Our first-of-its-kind report titled Legal Leaders in MENA is out now! It captures the views of 700 legal decision-makers across nine countries and 13 industry sectors in MENA, as well as in-depth interviews with experts from key sectors such as financial services and education to name a few, which revealed the emerging risks and priorities challenging the legal sector across the region.
Read the full report and share your feedback with us at email@example.com.Read the full report
Attention devoted to compliance trends predominantly gathers around two main elements: cumulating costs, and abject failures. Statistics have charted a consistent rise in budgets dedicated to compliance operations in a trend that is not forecast to change any time soon. More than 55 per cent of companies report that their compliance budget is expected to increase by more than 25 per cent in the next 12 months1. In large part, the mounting costs are driven by amassing oversight requirements imposed to prevent financial crime, such as Know Your Client (‘KYC’) and Customer Due Diligence (‘CDD’) obligations imposed as part of the Anti-Money Laundering and Counter-Terrorism (‘AML/CTF’) framework. Combined with stratospheric fines imposed for violations of various laws related to preventing illicit activity, businesses are faced with what can often seem like a dark dualism, with increasing legal and reputational risk matched to more arduous standards.

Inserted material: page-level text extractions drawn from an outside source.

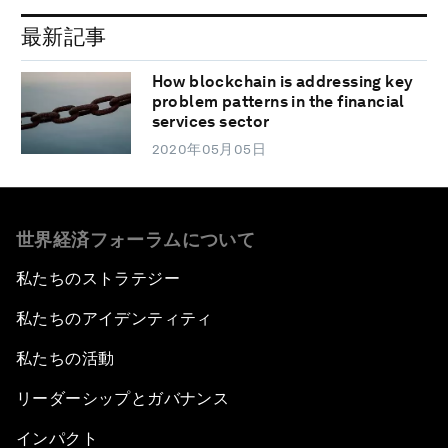
最新記事
How blockchain is addressing key
problem patterns in the financial
services sector
2020年05月05日
世界経済フォーラムについて
私たちのストラテジー
私たちのアイデンティティ
私たちの活動
リーダーシップとガバナンス
インパクト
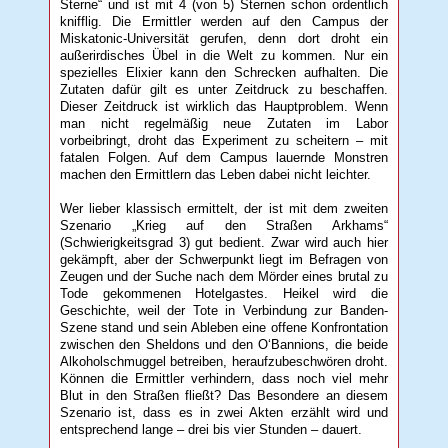
Sterne“ und ist mit 4 (von 5) Sternen schon ordentlich
knifflig. Die Ermittler werden auf den Campus der
Miskatonic-Universität gerufen, denn dort droht ein
außerirdisches Übel in die Welt zu kommen. Nur ein
spezielles Elixier kann den Schrecken aufhalten. Die
Zutaten dafür gilt es unter Zeitdruck zu beschaffen.
Dieser Zeitdruck ist wirklich das Hauptproblem. Wenn
man nicht regelmäßig neue Zutaten im Labor
vorbeibringt, droht das Experiment zu scheitern – mit
fatalen Folgen. Auf dem Campus lauernde Monstren
machen den Ermittlern das Leben dabei nicht leichter.
Wer lieber klassisch ermittelt, der ist mit dem zweiten
Szenario „Krieg auf den Straßen Arkhams“
(Schwierigkeitsgrad 3) gut bedient. Zwar wird auch hier
gekämpft, aber der Schwerpunkt liegt im Befragen von
Zeugen und der Suche nach dem Mörder eines brutal zu
Tode gekommenen Hotelgastes. Heikel wird die
Geschichte, weil der Tote in Verbindung zur Banden-
Szene stand und sein Ableben eine offene Konfrontation
zwischen den Sheldons und den O‘Bannions, die beide
Alkoholschmuggel betreiben, heraufzubeschwören droht.
Können die Ermittler verhindern, dass noch viel mehr
Blut in den Straßen fließt? Das Besondere an diesem
Szenario ist, dass es in zwei Akten erzählt wird und
entsprechend lange – drei bis vier Stunden – dauert.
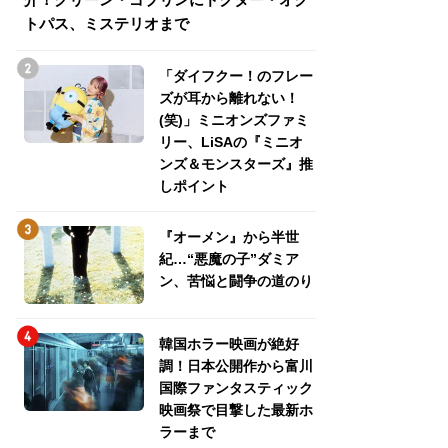
トパス、ミステリオまで
トパス、ミステリ
「ダイフクー！のフレー
ズが耳から離れない！
(笑)」ミニオンズファミ
リー、LiSAの『ミニオ
ンズ＆モンスターズ』推
しポイント
『オーメン』から半世
紀…“悪魔の子”ダミア
ン、苦悩と闘争の道のり
韓国ホラー映画が絶好
調！日本公開作から富川
国際ファンタスティック
映画祭で目撃した最新ホ
ラーまで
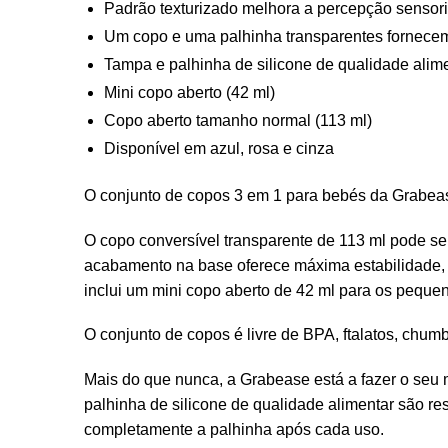
Padrão texturizado melhora a percepção sensor
Um copo e uma palhinha transparentes fornec
Tampa e palhinha de silicone de qualidade alim
Mini copo aberto (42 ml)
Copo aberto tamanho normal (113 ml)
Disponível em azul, rosa e cinza
O conjunto de copos 3 em 1 para bebés da Grabease
O copo conversível transparente de 113 ml pode se
acabamento na base oferece máxima estabilidade, 
inclui um mini copo aberto de 42 ml para os pequen
O conjunto de copos é livre de BPA, ftalatos, chu
Mais do que nunca, a Grabease está a fazer o seu me
palhinha de silicone de qualidade alimentar são re
completamente a palhinha após cada uso.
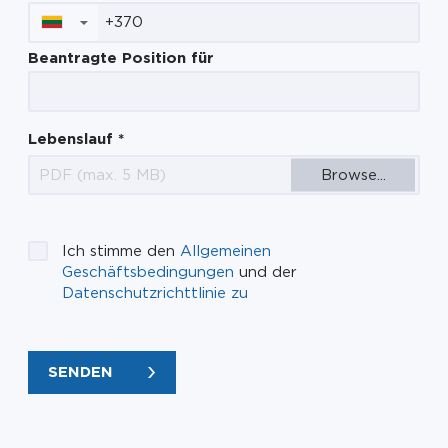
▼
Beantragte Position für
Lebenslauf
*
Browse...
PDF (max. 5 MB)
Ich stimme den
Allgemeinen
Geschäftsbedingungen
und der
Datenschutzrichttlinie zu
SENDEN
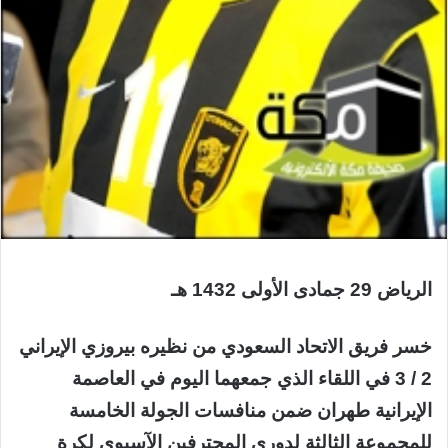
الرياض 29 جمادى الأولى 1432 هـ
خسر فريق الاتحاد السعودي من نظيره بيروزي الإيراني
2 / 3 في اللقاء الذي جمعهما اليوم في العاصمة
الإيرانية طهران ضمن منافسات الجولة الخامسة
للمجموعة الثالثة لدوري المحترفين الآسيوي لكرة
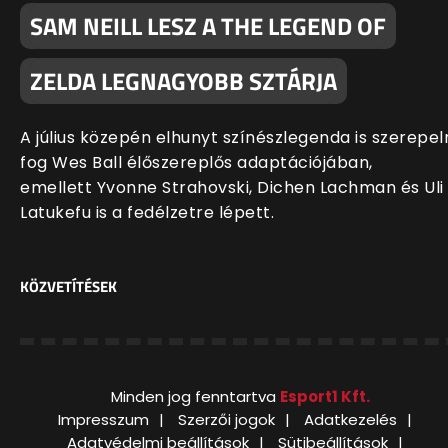
SAM NEILL LESZ A THE LEGEND OF
ZELDA LEGNAGYOBB SZTÁRJA
A július közepén elhunyt színészlegenda is szerepel
fog Wes Ball élőszereplős adaptációjában,
emellett Yvonne Strahovski, Dichen Lachman és Uli
Latukefu is a fedélzetre lépett.
KÖZVETÍTÉSEK
Minden jog fenntartva
Esport1 Kft.
Impresszum
Szerzői jogok
Adatkezelés
Adatvédelmi beállítások
Sütibeállítások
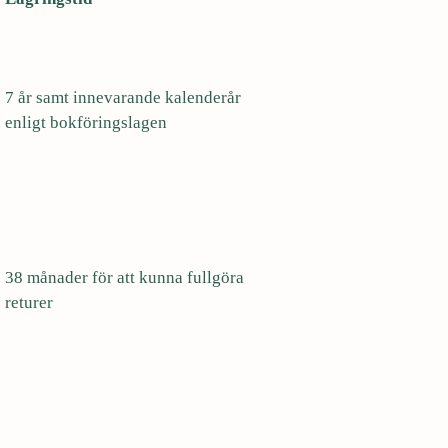
7 år samt innevarande kalenderår
enligt bokföringslagen
38 månader för att kunna fullgöra
returer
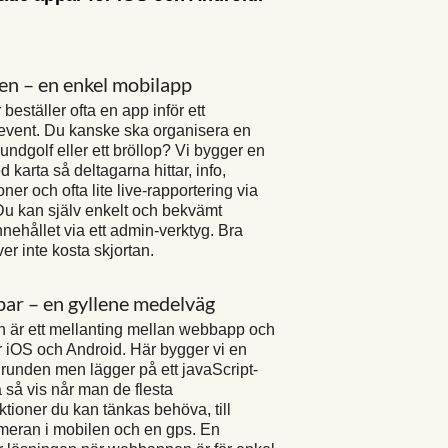
 – en enkel mobilapp
beställer ofta en app inför ett
ent. Du kanske ska organisera en
undgolf eller ett bröllop? Vi bygger en
d karta så deltagarna hittar, info,
ner och ofta lite live-rapportering via
u kan själv enkelt och bekvämt
nehållet via ett admin-verktyg. Bra
er inte kosta skjortan.
ar – en gyllene medelväg
 är ett mellanting mellan webbapp och
r iOS och Android. Här bygger vi en
runden men lägger på ett javaScript-
å så vis når man de flesta
tioner du kan tänkas behöva, till
eran i mobilen och en gps. En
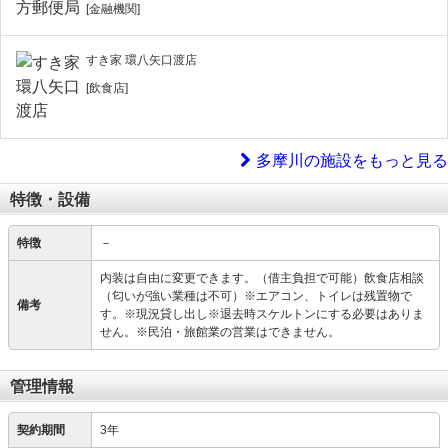
[金融機関]
すき家 環八矢口渡店
[飲食店]
多摩川の施設をもっと見る
特徴・設備
特徴
－
内装は自由に変更できます。（借主負担で可能）飲食店相談
（匂いが強い業種は不可）※エアコン、トイレは残置物で
備考
す。※現況貸し出し※退去時スケルトンにする必要はありま
せん。※民泊・旅館業の営業はできません。
管理情報
契約期間
3年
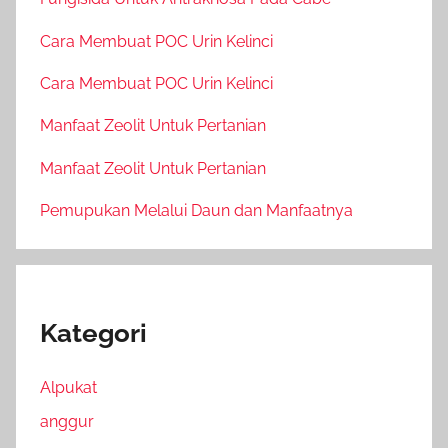
Cara Membuat POC Urin Kelinci
Cara Membuat POC Urin Kelinci
Manfaat Zeolit Untuk Pertanian
Manfaat Zeolit Untuk Pertanian
Pemupukan Melalui Daun dan Manfaatnya
Kategori
Alpukat
anggur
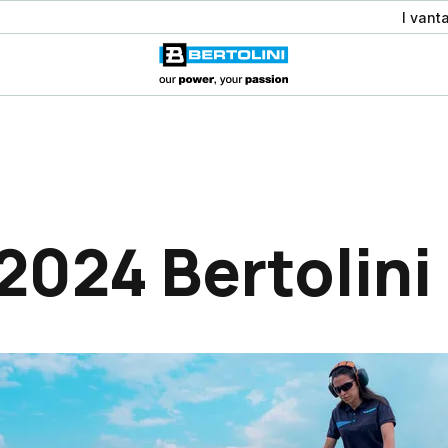
I vant
2024 Bertolini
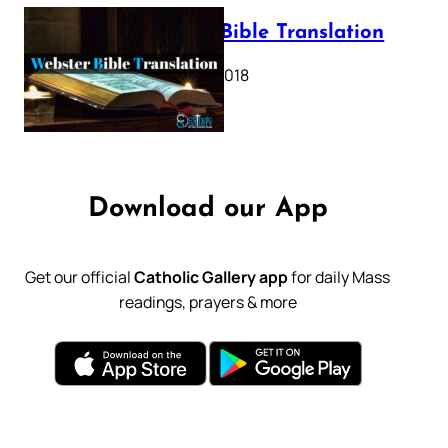
Webster Bible Translation
October 11, 2018
Download our App
Get our official
Catholic Gallery app
for daily Mass
readings, prayers & more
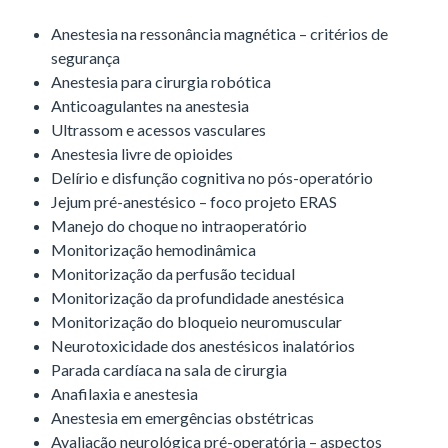
Anestesia na ressonância magnética – critérios de
segurança
Anestesia para cirurgia robótica
Anticoagulantes na anestesia
Ultrassom e acessos vasculares
Anestesia livre de opioides
Delírio e disfunção cognitiva no pós-operatório
Jejum pré-anestésico – foco projeto ERAS
Manejo do choque no intraoperatório
Monitorização hemodinâmica
Monitorização da perfusão tecidual
Monitorização da profundidade anestésica
Monitorização do bloqueio neuromuscular
Neurotoxicidade dos anestésicos inalatórios
Parada cardíaca na sala de cirurgia
Anafilaxia e anestesia
Anestesia em emergências obstétricas
Avaliação neurológica pré-operatória – aspectos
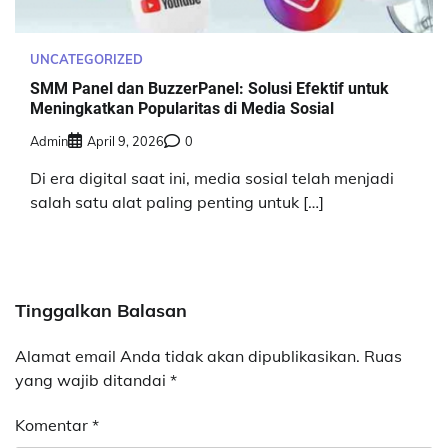
UNCATEGORIZED
SMM Panel dan BuzzerPanel: Solusi Efektif untuk
Meningkatkan Popularitas di Media Sosial
Admin
April 9, 2026
0
Di era digital saat ini, media sosial telah menjadi
salah satu alat paling penting untuk […]
Tinggalkan Balasan
Alamat email Anda tidak akan dipublikasikan.
Ruas
yang wajib ditandai
*
Komentar
*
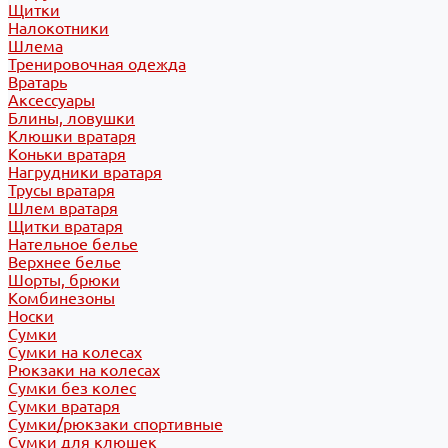
Щитки
Налокотники
Шлема
Тренировочная одежда
Вратарь
Аксессуары
Блины, ловушки
Клюшки вратаря
Коньки вратаря
Нагрудники вратаря
Трусы вратаря
Шлем вратаря
Щитки вратаря
Нательное белье
Верхнее белье
Шорты, брюки
Комбинезоны
Носки
Сумки
Сумки на колесах
Рюкзаки на колесах
Сумки без колес
Сумки вратаря
Сумки/рюкзаки спортивные
Сумки для клюшек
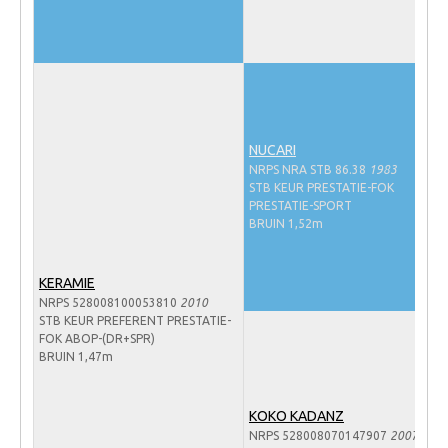
WBSFH
Dekhengsten
Zoek een hengst
HENGSTEN ONLINE
NUCARI
Hengstenselectie
NRPS NRA STB 86.38
1983
STB KEUR PRESTATIE-FOK
Informatie Hengstenkeuring
PRESTATIE-SPORT
BRUIN 1,52m
AANMELDEN HENGSTENKEURING ONDER HET
ZADEL 2026
Verrichtingsonderzoek NRPS
KERAMIE
NRPS 528008100053810
2010
Verrichtingsonderzoek 2025-2026
STB KEUR PREFERENT PRESTATIE-
FOK ABOP-(DR+SPR)
Verrichtingsonderzoek 2024-2025
BRUIN 1,47m
Verrichtingsonderzoek 2023-2024
Verrichtingsonderzoek 2022-2023
KOKO KADANZ
NRPS 528008070147907
2007
Verrichtingsonderzoek 2021-2022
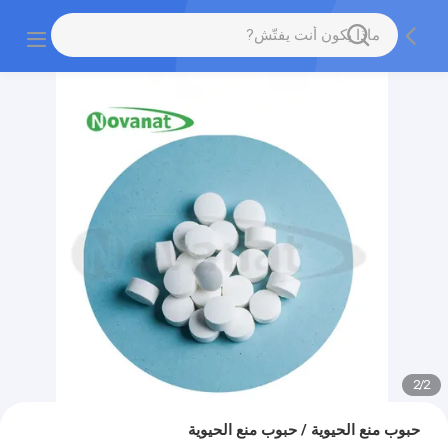
2
/
2
حبوب منع الحيوية / حبوب منع الحيوية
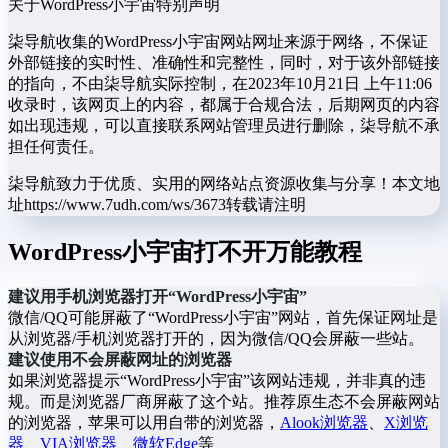
关于WordPress小宇宙
特别声明
柒导航收集的WordPress小宇宙网站网址来源于网络，不保证
外部链接的实时性、准确性和完整性，同时，对于该外部链接
的指向，不由柒导航实际控制，在2023年10月21日 上午11:06
收录时，该网页上的内容，都属于合规合法，后期网页的内容
如出现违规，可以直接联系网站管理员进行删除，柒导航不承
担任何责任。
柒导航致力于优质、实用的网络站点资源收集与分享！
本文地
址https://www.7udh.com/ws/3673转载请注明
WordPress小宇宙打不开万能教程
建议用手机浏览器打开“WordPress小宇宙”
微信/QQ可能屏蔽了“WordPress小宇宙”网站，首先保证网址是
从浏览器/手机浏览器打开的，因为微信/QQ会屏蔽一些站。
建议使用不会屏蔽网址的浏览器
如果浏览器提示“WordPress小宇宙”该网站违规，并非真的违
规。而是浏览器厂商屏蔽了这个站。推荐原生态不会屏蔽网站
的浏览器，苹果可以用自带的浏览器，
Alook浏览器
、
X浏览
器
、
VIA浏览器
、
微软Edge
等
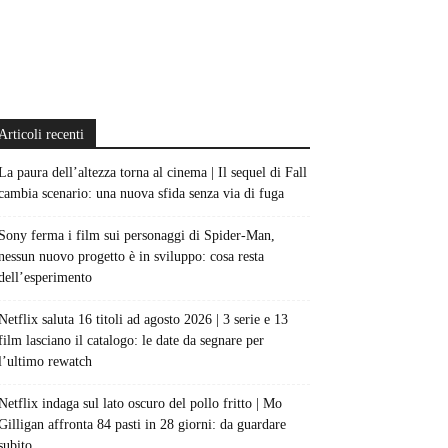
Articoli recenti
La paura dell’altezza torna al cinema | Il sequel di Fall
cambia scenario: una nuova sfida senza via di fuga
Sony ferma i film sui personaggi di Spider-Man,
nessun nuovo progetto è in sviluppo: cosa resta
dell’esperimento
Netflix saluta 16 titoli ad agosto 2026 | 3 serie e 13
film lasciano il catalogo: le date da segnare per
l’ultimo rewatch
Netflix indaga sul lato oscuro del pollo fritto | Mo
Gilligan affronta 84 pasti in 28 giorni: da guardare
subito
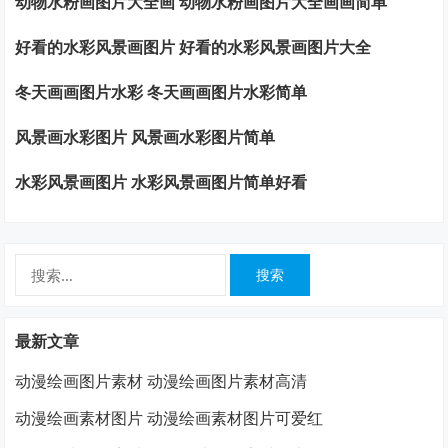
动物水粉画图片大全画 动物水粉画图片大全画画简单
好看的水彩风景画图片 好看的水彩风景画图片大全
冬天画画图片水彩 冬天画画图片水彩简单
风景画水彩图片 风景画水彩图片简单
水彩风景画图片 水彩风景画图片简单好看
搜
索：
最新文章
动漫绘画图片素材 动漫绘画图片素材高清
动漫绘画素材图片 动漫绘画素材图片可爱红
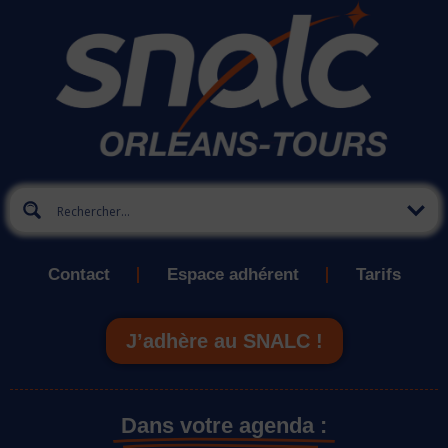
Contact
Espace adhérent
Tarifs
J’adhère au SNALC !
Dans votre agenda :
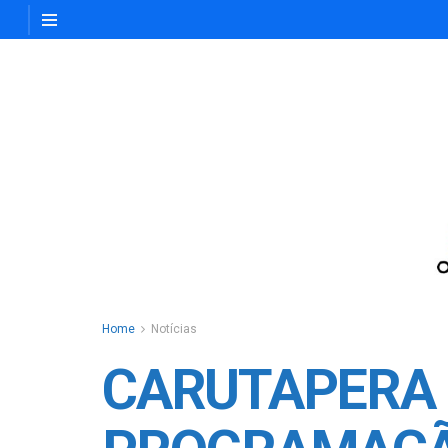
Home
Notícias
CARUTAPERA 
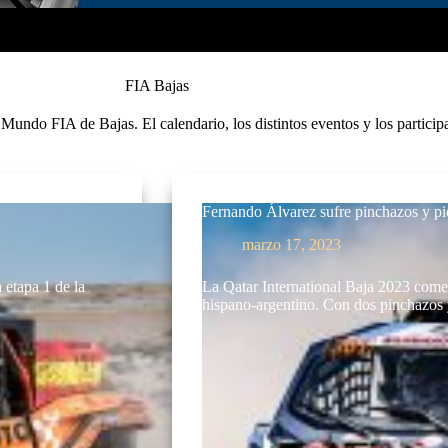
FIA Bajas
Mundo FIA de Bajas. El calendario, los distintos eventos y los particip
Fernando Álvarez sufre pinchazos y pie
marzo 17, 2023
 etapa 1 de la
La Qatar International Baja 2023 come
hispano-argentino. Con dos pinchazos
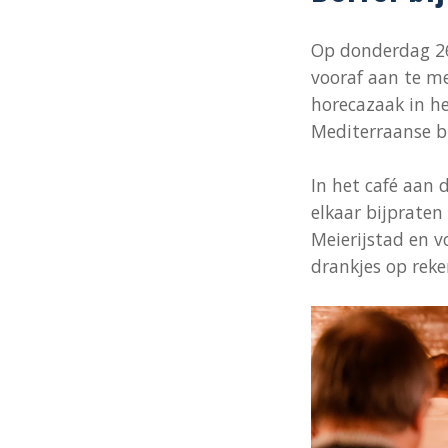
Op donderdag 26 
vooraf aan te m
horecazaak in he
Mediterraanse b
In het café aan 
elkaar bijpraten 
Meierijstad en v
drankjes op reke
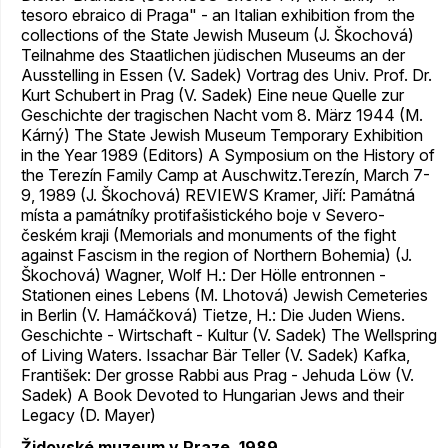
tesoro ebraico di Praga" - an Italian exhibition from the
collections of the State Jewish Museum (J. Škochová)
Teilnahme des Staatlichen jüdischen Museums an der
Ausstelling in Essen (V. Sadek) Vortrag des Univ. Prof. Dr.
Kurt Schubert in Prag (V. Sadek) Eine neue Quelle zur
Geschichte der tragischen Nacht vom 8. März 1944 (M.
Kárný) The State Jewish Museum Temporary Exhibition
in the Year 1989 (Editors) A Symposium on the History of
the Terezín Family Camp at Auschwitz.Terezín, March 7-
9, 1989 (J. Škochová) REVIEWS Kramer, Jiří: Památná
místa a památníky protifašistického boje v Severo-
českém kraji (Memorials and monuments of the fight
against Fascism in the region of Northern Bohemia) (J.
Škochová) Wagner, Wolf H.: Der Hölle entronnen -
Stationen eines Lebens (M. Lhotová) Jewish Cemeteries
in Berlin (V. Hamáčková) Tietze, H.: Die Juden Wiens.
Geschichte - Wirtschaft - Kultur (V. Sadek) The Wellspring
of Living Waters. Issachar Bär Teller (V. Sadek) Kafka,
František: Der grosse Rabbi aus Prag - Jehuda Löw (V.
Sadek) A Book Devoted to Hungarian Jews and their
Legacy (D. Mayer)
Židovské muzeum v Praze, 1989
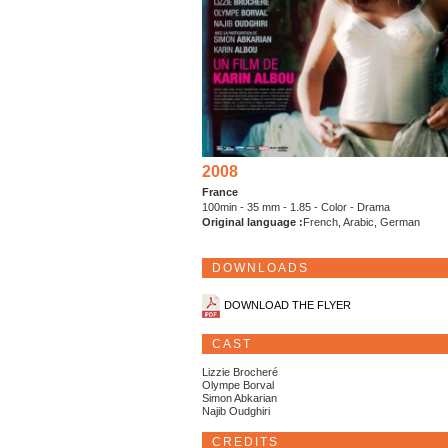
2008
France
100min - 35 mm - 1.85 - Color - Drama
Original language :
French, Arabic, German
DOWNLOADS
DOWNLOAD THE FLYER
CAST
Lizzie Brocheré
Olympe Borval
Simon Abkarian
Najib Oudghiri
CREDITS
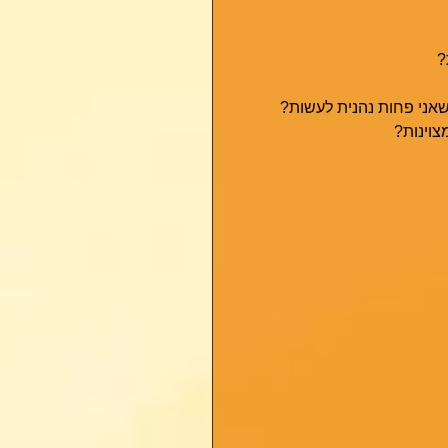
?
אני פחות נהנית לעשות?
צוינות?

At the cutting edge of business culture, some changes are starting to clear the clouds, reversing the negative connotations attached to cost and risk heavy operations. After years of operating in the shadow of compliance expenses, companies are shifting their focus, assimilating sustainability and compliance objectives to turn compliance from a cost-centre to a revenue source. With the enhanced capabilities brought by data analytics and innovation, business service functions are, in some cases, able to spin positive value from the burdensome obligations imposed by various regulatory regimes and are investing in technology to automate procedures.
Whilst this is a positive development for companies seeking to update their compliance procedures, it is not yet the prevailing approach, and it will likely take some time before this will become a uniform approach for business across the Middle East. In the meantime, financial crime threats are insidious and severe, and authorities across the Middle East showcase a broad range of approaches to combat these issues. Whilst there is no monolithic approach that aligns regulatory development across the region, there are a number of indicators that identify local markets that are progressing towards standards that are more closely aligned with international best practice.
The approach of the authorities to sculpting the legal framework around financial crime issues informs the culture of compliance, creating a reinforcing, symbiotic relationship. The effectiveness of a legal framework is predicated on the extent to which compliance functions are able to implement the requirements, which lies at the heart of private sector participation in financial crime controls. The culture of compliance, and the risks and challenges faced in relation to key financial crime areas, is elemental to initiatives in eradicating illicit financing.
Mapping the underlying legislative drivers of compliance cultures across countries shows that standards are varied, as each jurisdiction exhibits its own approach to policing financial crime and unmatched pace of change. Cross-border dissimilitude amplifies risk for businesses operating in multiple countries, as uneven requirements create inconsistencies in controls.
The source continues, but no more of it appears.